Equalization payments for Maritime provinces could soon be in jeopardy, according to a new report from a public policy think-tank.
Ben Eisen, a senior fellow with the Fraser Institute, said the gap between Canada’s so-called “have” and “have-not” provinces is shrinking, and fast.
Eisen and his team studied the fiscal capacity gap – a province’s ability to raise own-source revenues at tax rates set to the national average, plus any additional revenues from natural resource royalties – between richer and poorer provinces.
“At the start of the period we look at in 2007, the gap between the richest and poorest province in terms of their ability to raise money was about $11,000 per person,” said Eisen. “This year, we estimate that’s going to be down to $4,000 per person.”
The report estimates that British Columbia will overtake Alberta as the province with the highest fiscal capacity in the 2020-21 fiscal year, while New Brunswick will replace Prince Edward Island as the province with the lowest.
The narrowing gap has been driven primarily by declining economic strength in high-income provinces, said Eisen, rather than by growth in low-income provinces.
In 2020, the federal government gave out $20.6-billion in equalization payments to five provinces: New Brunswick, Nova Scotia, Prince Edward Island, Quebec and Manitoba.

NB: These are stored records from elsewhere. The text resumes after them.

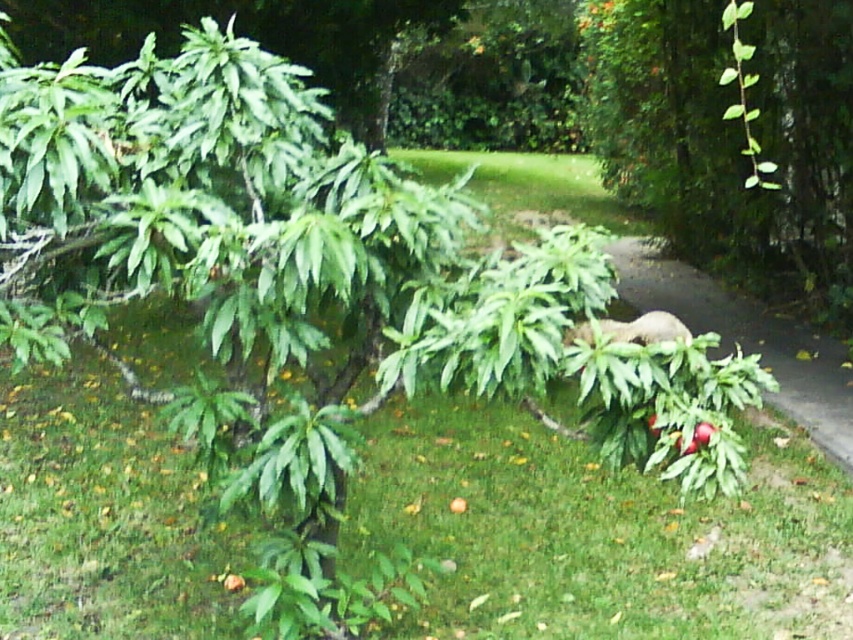 From the picture: Is green leafy plant at center smaller than red matte apple at lower right?

Actually, green leafy plant at center might be larger than red matte apple at lower right.

Is green leafy plant at center bigger than red matte apple at lower right?

Indeed, green leafy plant at center has a larger size compared to red matte apple at lower right.

At what (x,y) coordinates should I click in order to perform the action: click on green leafy plant at center. Please return your answer as a coordinate pair (x, y). Looking at the image, I should click on (732, 136).

Who is higher up, green leafy plant at center or fuzzy brown bear at center?

green leafy plant at center is higher up.

Is point (701, 20) positioned before point (662, 321)?

No, it is not.

You are a GUI agent. You are given a task and a screenshot of the screen. Output one action in this format:
    pyautogui.click(x=<x>, y=<y>)
    Task: Click on the green leafy plant at center
    
    Given the screenshot: What is the action you would take?
    pyautogui.click(x=732, y=136)

Measure the distance between fuzzy brown bear at center and red matte apple at lower right.

They are 13.21 inches apart.

Is fuzzy brown bear at center wider than red matte apple at lower right?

About $4.8 billion went to the three Maritime provinces.
But with the price of oil declining and natural resource drying up, provinces like Alberta and Newfoundland and Labrador could soon become eligible for equalization dollars, said Eisen.
“If that happens, payments to the Maritime provinces through equalization – which account for 20 per cent of all the revenue that funds provincial programming in the Maritime provinces – those payments could fall significantly,” he said.
That means New Brunswick, Nova Scotia and Prince Edward Island would have to find new ways to make up the difference in revenue.
Eisen said that would involve either reducing spending or slowing down its rate of growth – or raising taxes.
But according to Eisen, raising taxes is likely not something governments in the Maritimes can afford to do.
“I would suggest that the Maritime provinces are already at the top of the country in terms of tax effort,” he said. “They have very high personal income taxes at most income levels, high consumption taxes and even high corporate income taxes, so the ability to raise more revenue through tax increase might be very limited.”
Eisen said provincial governments in the Maritimes should begin planning now to reduce some of the inherent risks if equalization payments are reduced.